My approach: Collaborated with Development Lead to understand AI model capabilities and limitations - Designed prompt structure to provide constructive, encouraging feedback - Created tone guidelines: supportive and educational, not critical - Tested prompts with real student answers to refine output quality - Iterated based on student feedback: "too harsh" vs "too vague" balance The Result: Prompts that delivered specific, actionable feedback while maintaining student confidence and motivation.
I designed an AI feedback interface that:
1. Shows student's answer alongside the exam question for context
2. Provides AI-generated feedback broken into clear sections:
• What you did well (positive reinforcement)
• Areas for improvement (specific, actionable guidance)
• How to strengthen your answer (concrete next steps)
3. Includes confidence rating prompts to track student progress over time
4. Uses encouraging, educational tone throughout.
Design Decisions: - Green/positive feedback shown first to build confidence before critique - Feedback broken into digestible chunks, not overwhelming paragraphs - "Try again" option encourages iteration and learning - Visual hierarchy guides students through feedback systematically
The Solution
Results & Impact
Student Confidence:
Boosted from 20% to 55% after using the AI feedback tool
"Hesitant" responses dropped by 29%
User Satisfaction :
90% of students rated the UX as Good or Excellent
Adoption & Scale:
Successfully launched with History GCSE. Currently expanding to French, English, and Science based on proven success
Business Impact:
Enabled scalable personalised feedback for thousands of students without increasing teacher workload or support costs
Student Self Rated Confidence
Reflections & Learnings
What I'd Do Differently: Earlier and more frequent testing with lower-ability students to ensure AI feedback was accessible across all levels, not just high-achievers.

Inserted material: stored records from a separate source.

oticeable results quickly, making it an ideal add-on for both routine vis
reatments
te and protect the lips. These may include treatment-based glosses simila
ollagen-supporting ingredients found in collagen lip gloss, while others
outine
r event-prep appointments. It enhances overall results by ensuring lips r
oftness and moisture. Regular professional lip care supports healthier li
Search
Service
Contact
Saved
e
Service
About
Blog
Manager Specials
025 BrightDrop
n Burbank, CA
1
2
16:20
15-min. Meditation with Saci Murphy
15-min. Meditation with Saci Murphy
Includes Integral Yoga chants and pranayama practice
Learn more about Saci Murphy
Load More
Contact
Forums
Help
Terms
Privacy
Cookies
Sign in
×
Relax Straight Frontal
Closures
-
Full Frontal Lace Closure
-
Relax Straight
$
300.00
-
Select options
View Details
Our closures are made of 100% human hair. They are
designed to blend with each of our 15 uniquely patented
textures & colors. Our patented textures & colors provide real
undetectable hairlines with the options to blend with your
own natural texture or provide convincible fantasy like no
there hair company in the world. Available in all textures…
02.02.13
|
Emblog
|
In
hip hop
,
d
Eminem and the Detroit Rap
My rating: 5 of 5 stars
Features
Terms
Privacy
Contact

Key Takeaway: Designing AI products requires a different skill set than traditional UX. Success came from being embedded in the technical process—understanding the AI's capabilities, collaborating directly with developers on prompt design, and iterating based on real output, not just mockups. This project reinforced that the best AI experiences come from designers who understand the technology, not just the interface.
What's Next: Continuing to refine prompts based on user feedback and expanding the tool across additional subjects while maintaining the encouraging, confidence-building tone that made the History version successful.